Please restate verbatim the lines that open the listing below, ending with the line in which "exactly where they" occurs.

§ RECORDS SUPPLIED:
□ □ □ □ □
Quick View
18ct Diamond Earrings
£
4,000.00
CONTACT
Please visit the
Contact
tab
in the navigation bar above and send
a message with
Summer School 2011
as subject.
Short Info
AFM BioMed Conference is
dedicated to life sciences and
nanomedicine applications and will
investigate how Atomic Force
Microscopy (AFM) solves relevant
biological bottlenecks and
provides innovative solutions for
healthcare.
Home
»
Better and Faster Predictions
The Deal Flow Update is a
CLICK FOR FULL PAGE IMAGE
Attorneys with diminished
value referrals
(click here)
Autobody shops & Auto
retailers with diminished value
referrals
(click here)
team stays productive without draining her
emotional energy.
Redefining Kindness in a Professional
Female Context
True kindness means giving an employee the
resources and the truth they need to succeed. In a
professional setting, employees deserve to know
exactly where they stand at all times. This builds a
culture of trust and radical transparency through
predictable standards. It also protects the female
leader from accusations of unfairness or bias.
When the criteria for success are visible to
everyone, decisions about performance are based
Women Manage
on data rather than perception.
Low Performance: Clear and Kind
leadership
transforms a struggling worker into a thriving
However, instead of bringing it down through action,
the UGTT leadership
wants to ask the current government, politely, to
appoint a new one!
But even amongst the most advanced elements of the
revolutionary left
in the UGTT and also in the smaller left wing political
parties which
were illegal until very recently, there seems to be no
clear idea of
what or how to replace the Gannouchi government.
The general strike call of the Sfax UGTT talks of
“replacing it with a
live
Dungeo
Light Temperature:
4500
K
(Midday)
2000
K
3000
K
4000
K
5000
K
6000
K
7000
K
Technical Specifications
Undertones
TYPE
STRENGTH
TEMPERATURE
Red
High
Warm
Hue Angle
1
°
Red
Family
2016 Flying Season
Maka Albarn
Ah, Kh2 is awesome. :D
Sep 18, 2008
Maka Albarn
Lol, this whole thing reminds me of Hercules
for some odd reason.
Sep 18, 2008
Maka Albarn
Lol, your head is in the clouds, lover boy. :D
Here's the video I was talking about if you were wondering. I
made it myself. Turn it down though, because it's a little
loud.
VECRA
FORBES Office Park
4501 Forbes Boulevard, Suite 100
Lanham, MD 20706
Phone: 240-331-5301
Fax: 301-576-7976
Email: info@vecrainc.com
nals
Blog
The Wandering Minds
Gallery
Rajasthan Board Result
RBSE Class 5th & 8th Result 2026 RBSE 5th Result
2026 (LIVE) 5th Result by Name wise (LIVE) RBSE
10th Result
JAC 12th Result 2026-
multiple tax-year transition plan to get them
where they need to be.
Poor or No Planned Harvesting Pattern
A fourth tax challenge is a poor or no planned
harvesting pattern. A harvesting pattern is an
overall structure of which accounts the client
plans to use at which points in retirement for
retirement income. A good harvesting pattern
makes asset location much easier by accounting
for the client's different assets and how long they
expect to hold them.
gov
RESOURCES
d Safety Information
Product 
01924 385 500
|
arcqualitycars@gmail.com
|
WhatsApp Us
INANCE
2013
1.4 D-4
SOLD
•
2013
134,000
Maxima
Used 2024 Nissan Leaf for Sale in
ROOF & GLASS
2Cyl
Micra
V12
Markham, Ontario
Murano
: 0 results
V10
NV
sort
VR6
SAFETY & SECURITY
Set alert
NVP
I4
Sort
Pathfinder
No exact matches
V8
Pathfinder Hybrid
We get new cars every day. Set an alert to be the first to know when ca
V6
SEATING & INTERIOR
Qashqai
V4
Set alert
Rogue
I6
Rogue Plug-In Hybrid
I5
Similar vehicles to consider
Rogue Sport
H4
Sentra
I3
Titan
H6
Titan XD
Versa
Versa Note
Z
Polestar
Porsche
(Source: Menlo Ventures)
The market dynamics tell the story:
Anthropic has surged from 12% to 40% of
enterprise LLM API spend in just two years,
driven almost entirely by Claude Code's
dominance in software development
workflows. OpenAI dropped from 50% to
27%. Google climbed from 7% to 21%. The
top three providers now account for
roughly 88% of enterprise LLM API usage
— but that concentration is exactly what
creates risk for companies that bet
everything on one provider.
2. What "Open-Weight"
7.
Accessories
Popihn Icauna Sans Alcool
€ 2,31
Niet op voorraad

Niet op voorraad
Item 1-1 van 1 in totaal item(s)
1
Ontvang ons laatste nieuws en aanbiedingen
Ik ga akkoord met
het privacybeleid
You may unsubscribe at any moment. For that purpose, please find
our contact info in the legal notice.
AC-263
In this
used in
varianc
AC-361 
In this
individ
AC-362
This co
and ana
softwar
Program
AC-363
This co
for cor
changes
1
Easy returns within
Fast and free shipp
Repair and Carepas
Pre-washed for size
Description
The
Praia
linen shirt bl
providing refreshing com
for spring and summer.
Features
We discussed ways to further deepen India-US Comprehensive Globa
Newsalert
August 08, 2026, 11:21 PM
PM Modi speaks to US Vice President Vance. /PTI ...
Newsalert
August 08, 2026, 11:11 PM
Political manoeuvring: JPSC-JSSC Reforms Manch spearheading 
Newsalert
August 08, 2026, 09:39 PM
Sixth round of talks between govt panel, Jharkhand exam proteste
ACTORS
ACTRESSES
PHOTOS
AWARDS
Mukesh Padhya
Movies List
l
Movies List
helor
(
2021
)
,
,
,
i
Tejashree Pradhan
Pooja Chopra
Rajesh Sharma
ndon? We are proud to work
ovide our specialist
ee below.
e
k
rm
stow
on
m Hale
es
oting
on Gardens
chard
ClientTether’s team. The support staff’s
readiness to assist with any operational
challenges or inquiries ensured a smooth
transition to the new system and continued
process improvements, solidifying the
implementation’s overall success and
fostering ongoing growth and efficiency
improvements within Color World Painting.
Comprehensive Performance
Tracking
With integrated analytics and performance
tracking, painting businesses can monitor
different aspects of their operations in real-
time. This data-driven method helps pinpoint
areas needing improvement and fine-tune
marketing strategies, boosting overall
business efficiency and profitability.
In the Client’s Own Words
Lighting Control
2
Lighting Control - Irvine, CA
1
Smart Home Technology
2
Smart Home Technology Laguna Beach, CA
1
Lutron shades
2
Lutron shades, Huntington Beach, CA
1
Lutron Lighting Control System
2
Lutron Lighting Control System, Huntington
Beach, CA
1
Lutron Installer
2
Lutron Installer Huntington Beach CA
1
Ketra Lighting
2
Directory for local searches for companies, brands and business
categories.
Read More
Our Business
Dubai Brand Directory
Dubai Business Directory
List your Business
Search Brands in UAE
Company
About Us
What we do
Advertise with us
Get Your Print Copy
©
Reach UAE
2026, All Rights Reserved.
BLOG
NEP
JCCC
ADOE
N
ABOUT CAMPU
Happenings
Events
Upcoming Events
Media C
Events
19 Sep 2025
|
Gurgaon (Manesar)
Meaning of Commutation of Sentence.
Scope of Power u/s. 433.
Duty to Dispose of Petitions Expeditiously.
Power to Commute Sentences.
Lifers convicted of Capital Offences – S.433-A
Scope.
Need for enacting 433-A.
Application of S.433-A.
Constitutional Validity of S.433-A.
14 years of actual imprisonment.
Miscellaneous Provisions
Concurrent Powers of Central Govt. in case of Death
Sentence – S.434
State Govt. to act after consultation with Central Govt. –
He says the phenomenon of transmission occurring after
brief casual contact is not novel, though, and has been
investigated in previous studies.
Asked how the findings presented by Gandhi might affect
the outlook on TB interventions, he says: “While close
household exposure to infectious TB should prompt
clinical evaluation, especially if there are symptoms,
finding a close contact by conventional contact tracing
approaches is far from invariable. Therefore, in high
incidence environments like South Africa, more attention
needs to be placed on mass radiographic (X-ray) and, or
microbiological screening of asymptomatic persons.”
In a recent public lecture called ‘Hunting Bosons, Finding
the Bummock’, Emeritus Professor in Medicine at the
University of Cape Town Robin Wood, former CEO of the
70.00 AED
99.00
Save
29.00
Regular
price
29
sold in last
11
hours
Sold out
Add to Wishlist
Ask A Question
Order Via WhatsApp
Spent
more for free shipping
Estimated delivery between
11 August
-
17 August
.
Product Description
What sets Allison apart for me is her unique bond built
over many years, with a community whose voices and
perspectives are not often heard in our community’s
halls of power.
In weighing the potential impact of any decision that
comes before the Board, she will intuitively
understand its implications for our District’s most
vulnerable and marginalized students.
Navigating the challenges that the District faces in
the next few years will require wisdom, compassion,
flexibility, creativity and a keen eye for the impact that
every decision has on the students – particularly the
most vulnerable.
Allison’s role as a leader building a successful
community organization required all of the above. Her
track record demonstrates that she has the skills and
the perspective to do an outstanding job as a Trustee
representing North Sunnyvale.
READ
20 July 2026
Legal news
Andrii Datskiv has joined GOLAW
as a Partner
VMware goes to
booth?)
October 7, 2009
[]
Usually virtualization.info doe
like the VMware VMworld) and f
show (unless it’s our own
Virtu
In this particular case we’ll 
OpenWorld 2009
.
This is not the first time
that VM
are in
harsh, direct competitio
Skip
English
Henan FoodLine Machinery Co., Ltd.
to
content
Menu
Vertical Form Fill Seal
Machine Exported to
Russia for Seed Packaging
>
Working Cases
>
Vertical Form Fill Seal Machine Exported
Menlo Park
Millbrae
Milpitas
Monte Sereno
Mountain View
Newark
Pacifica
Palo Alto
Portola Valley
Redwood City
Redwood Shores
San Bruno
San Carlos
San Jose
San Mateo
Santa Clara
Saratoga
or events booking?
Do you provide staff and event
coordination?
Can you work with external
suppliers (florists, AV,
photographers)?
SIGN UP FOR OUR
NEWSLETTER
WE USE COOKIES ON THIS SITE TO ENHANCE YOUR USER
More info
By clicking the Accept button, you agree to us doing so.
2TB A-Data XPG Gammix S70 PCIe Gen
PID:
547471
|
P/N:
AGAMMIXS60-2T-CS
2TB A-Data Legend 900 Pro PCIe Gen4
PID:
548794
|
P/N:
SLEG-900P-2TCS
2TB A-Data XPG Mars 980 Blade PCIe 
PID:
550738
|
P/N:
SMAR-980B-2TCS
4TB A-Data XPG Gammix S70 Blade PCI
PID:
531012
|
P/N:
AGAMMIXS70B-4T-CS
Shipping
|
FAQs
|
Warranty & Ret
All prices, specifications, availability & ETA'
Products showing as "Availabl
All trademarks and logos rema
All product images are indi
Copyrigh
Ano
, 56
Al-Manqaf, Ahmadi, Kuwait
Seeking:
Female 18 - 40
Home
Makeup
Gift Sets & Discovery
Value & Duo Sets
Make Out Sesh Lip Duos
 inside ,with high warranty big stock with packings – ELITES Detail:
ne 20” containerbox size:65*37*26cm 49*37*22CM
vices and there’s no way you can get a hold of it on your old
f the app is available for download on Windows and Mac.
□ □ □ □ □
§ ANSWER TO THIS TASK:
Quick View
18ct Diamond Earrings
£
4,000.00
CONTACT
Please visit the
Contact
tab
in the navigation bar above and send
a message with
Summer School 2011
as subject.
Short Info
AFM BioMed Conference is
dedicated to life sciences and
nanomedicine applications and will
investigate how Atomic Force
Microscopy (AFM) solves relevant
biological bottlenecks and
provides innovative solutions for
healthcare.
Home
»
Better and Faster Predictions
The Deal Flow Update is a
CLICK FOR FULL PAGE IMAGE
Attorneys with diminished
value referrals
(click here)
Autobody shops & Auto
retailers with diminished value
referrals
(click here)
team stays productive without draining her
emotional energy.
Redefining Kindness in a Professional
Female Context
True kindness means giving an employee the
resources and the truth they need to succeed. In a
professional setting, employees deserve to know
exactly where they stand at all times. This builds a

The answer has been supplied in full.